EXERCISE DIRECTIONS: The result should be an exact copy of the entries below, free of pictures.

PROVIDED INFORMATION:
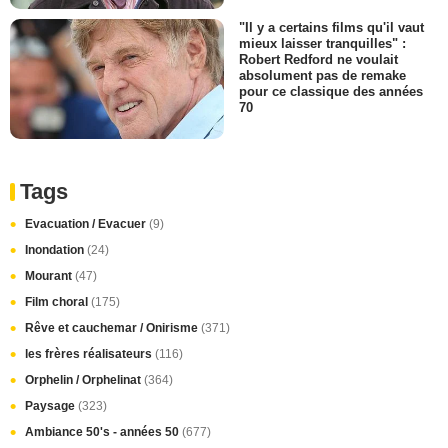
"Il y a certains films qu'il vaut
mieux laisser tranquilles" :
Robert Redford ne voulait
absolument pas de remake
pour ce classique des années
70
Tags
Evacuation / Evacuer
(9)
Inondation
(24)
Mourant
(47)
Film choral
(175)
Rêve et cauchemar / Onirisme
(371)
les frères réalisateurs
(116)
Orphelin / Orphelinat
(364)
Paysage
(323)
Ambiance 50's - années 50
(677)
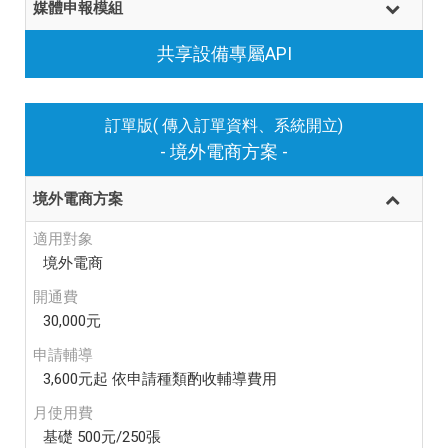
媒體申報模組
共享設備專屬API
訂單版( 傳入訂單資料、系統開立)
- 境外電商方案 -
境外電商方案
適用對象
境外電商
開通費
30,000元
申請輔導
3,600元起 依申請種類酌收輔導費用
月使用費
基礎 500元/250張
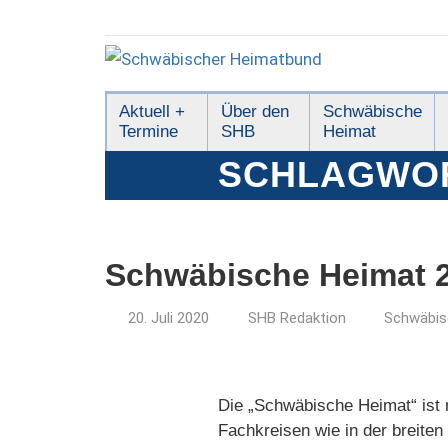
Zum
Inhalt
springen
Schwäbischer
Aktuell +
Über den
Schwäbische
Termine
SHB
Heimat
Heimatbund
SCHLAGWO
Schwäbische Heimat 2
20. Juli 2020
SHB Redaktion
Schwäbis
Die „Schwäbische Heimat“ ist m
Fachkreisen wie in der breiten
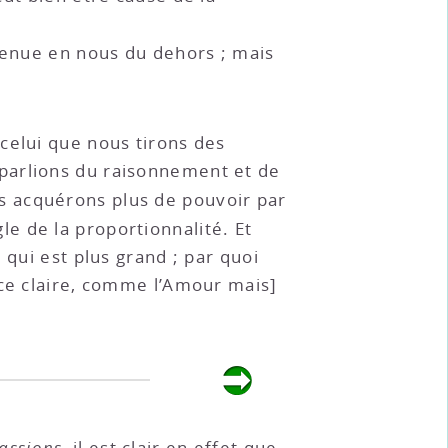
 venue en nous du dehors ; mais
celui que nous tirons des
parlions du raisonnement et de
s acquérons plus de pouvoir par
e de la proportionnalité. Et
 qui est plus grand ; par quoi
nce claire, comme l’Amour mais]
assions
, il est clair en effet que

ANSWER TO THIS EXERCISE:
"Il y a certains films qu'il vaut
mieux laisser tranquilles" :
Robert Redford ne voulait
absolument pas de remake
pour ce classique des années
70
Tags
Evacuation / Evacuer
(9)
Inondation
(24)
Mourant
(47)
Film choral
(175)
Rêve et cauchemar / Onirisme
(371)
les frères réalisateurs
(116)
Orphelin / Orphelinat
(364)
Paysage
(323)
Ambiance 50's - années 50
(677)
媒體申報模組
共享設備專屬API
訂單版( 傳入訂單資料、系統開立)
- 境外電商方案 -
境外電商方案
適用對象
境外電商
開通費
30,000元
申請輔導
3,600元起 依申請種類酌收輔導費用
月使用費
基礎 500元/250張
Zum
Inhalt
springen
Schwäbischer
Aktuell +
Über den
Schwäbische
Termine
SHB
Heimat
Heimatbund
SCHLAGWO
Schwäbische Heimat 2
20. Juli 2020
SHB Redaktion
Schwäbis
Die „Schwäbische Heimat“ ist m
Fachkreisen wie in der breiten
 venue en nous du dehors ; mais
celui que nous tirons des
parlions du raisonnement et de
s acquérons plus de pouvoir par
e de la proportionnalité. Et
 qui est plus grand ; par quoi
nce claire, comme l’Amour mais]
assions
, il est clair en effet que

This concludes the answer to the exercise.